→ **About this exercise**: In the records below, find every line with the word "Tsar" and copy it.

→ **Data for the task**:
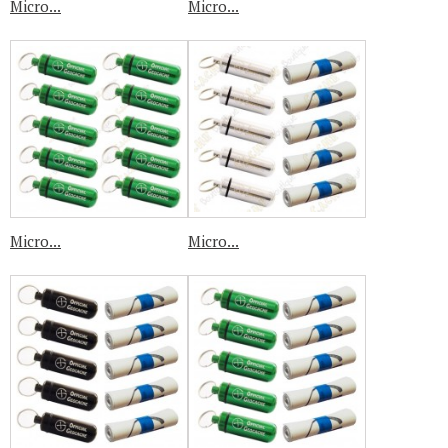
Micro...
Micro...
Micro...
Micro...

==

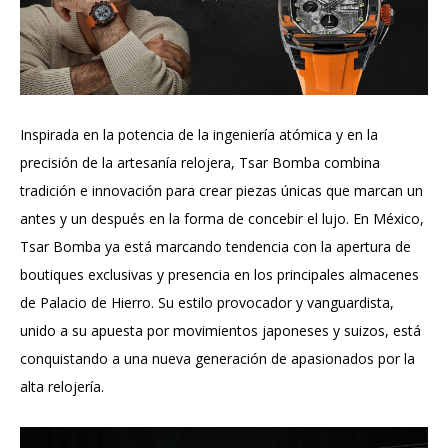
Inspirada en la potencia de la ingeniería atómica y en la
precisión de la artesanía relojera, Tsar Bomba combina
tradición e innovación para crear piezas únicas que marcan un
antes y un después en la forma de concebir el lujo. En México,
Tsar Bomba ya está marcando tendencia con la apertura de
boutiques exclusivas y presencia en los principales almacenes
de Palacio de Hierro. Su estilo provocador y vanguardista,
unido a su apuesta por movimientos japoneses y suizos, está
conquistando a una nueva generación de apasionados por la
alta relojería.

→ **Output of the exercise**:
precisión de la artesanía relojera, Tsar Bomba combina
Tsar Bomba ya está marcando tendencia con la apertura de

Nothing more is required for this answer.